• **DATA LISTING**:
◆ ◆ ◆ ◆

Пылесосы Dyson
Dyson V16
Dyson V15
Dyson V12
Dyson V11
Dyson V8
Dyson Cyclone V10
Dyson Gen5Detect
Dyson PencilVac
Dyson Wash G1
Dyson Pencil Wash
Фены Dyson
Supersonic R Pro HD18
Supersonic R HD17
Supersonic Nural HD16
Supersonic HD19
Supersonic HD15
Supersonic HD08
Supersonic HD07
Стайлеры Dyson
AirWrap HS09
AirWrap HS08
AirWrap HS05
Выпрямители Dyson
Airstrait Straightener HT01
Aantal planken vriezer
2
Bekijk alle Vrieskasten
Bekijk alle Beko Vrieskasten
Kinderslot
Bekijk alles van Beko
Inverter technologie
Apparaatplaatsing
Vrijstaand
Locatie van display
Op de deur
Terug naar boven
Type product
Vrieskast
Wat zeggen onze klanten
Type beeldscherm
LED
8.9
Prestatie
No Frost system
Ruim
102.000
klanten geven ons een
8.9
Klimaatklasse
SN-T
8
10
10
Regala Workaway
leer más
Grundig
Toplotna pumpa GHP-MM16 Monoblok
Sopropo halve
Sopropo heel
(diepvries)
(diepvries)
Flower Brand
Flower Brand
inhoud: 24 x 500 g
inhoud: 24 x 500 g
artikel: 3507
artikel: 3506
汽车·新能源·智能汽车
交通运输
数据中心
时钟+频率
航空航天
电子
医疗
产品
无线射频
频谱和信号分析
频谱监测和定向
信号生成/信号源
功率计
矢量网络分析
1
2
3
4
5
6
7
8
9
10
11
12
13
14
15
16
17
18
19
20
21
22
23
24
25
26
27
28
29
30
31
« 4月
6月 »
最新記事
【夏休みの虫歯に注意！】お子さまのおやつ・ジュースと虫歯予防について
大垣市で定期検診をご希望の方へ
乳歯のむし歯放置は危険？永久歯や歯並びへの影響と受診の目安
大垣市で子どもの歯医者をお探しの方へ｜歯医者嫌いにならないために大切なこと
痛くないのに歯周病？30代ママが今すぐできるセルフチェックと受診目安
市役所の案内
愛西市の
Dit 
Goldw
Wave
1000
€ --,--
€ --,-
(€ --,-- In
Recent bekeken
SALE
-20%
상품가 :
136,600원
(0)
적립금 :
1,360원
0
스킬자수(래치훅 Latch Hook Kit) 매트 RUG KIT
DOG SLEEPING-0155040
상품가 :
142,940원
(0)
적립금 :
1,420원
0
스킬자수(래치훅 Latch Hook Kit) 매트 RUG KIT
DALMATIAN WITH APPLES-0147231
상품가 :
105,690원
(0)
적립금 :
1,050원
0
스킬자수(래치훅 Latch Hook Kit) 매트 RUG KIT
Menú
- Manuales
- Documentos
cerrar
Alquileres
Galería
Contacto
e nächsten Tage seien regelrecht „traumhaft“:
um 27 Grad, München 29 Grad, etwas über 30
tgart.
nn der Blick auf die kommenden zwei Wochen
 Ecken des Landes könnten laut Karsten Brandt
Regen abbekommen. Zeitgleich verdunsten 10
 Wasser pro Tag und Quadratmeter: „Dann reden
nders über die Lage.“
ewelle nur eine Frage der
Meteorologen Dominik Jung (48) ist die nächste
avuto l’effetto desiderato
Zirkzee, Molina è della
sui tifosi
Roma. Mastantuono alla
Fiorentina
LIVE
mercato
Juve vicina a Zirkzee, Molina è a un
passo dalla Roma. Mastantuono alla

◆ ◆ ◆ ◆

• **WHAT THE TASK ASKS**: The answer must consist of each line in the entries above that includes "alla".

• **RESULT FOR THIS EXERCISE**:
Roma. Mastantuono alla
passo dalla Roma. Mastantuono alla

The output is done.